In any case, good results can also be achieved with ray tracing. This method does not require any perioperative data and can also be used for small and decentered optical zones. Ray tracing has additional advantages compared with standard theoretical formulas: it takes into account corneal asphericity, posterior corneal astigmatism, any corneal aberration, and pupillary diameter.
At PVSC, the use optical coherence tomography (OCT) to measure corneal power and improve the selection of intraocular lens (IOL) power in cataract surgeries after laser vision correction is the preferred method to be used. Studies have found that the predictive accuracy of OCT-based IOL power calculation was better than Haigis-L and Shammas-PL formulas in eyes after laser vision correction.

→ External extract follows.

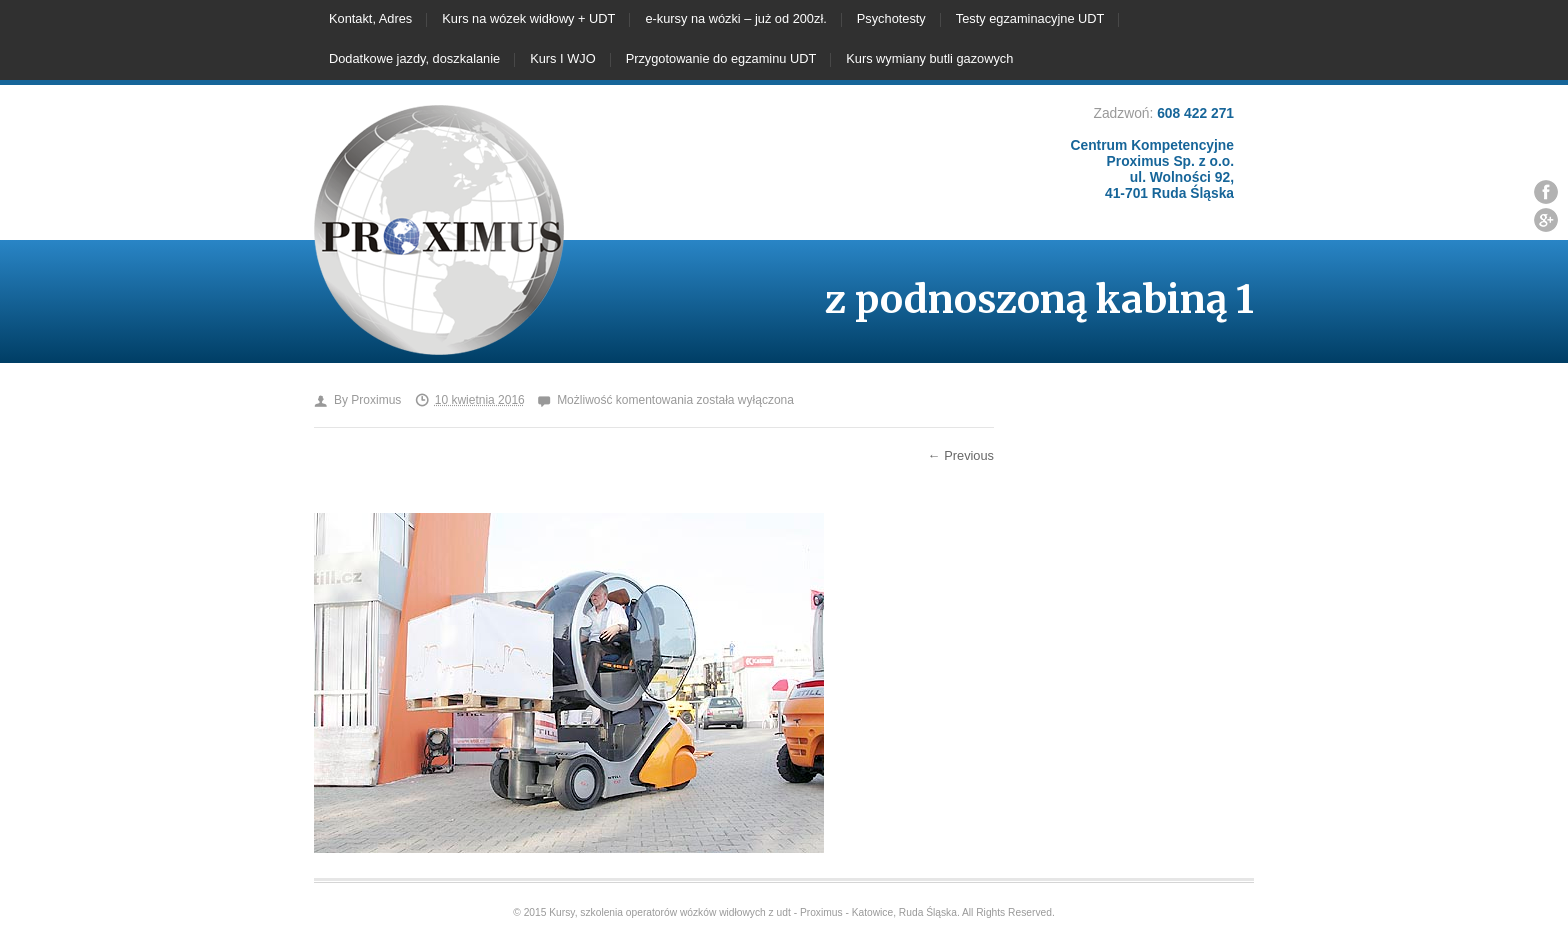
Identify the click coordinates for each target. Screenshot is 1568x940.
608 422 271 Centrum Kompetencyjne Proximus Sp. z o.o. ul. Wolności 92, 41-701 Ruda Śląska (1152, 153)
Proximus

It is no secret that the most frequent complaint from patients is that their postoperative results differ from what was expected. The available methods allow us to obtain good refractive outcomes in eyes with previous LASIK or PRK, but refractive surprises can still occur. For this reason, I always advise patients that IOL power calculation is challenging and that our refractive target may be missed. This rarely occurs, but I prefer to stay on the safe side by under promising and overdelivering.
Bilateral Same Day Cataract Surgery is becoming popular, however, due to the inaccuracy of the calculations of IOL power, these patients has to be done as singles eyes with at least 2 weeks between the eyes to access the results of one eye and adjust the second eye accordingly.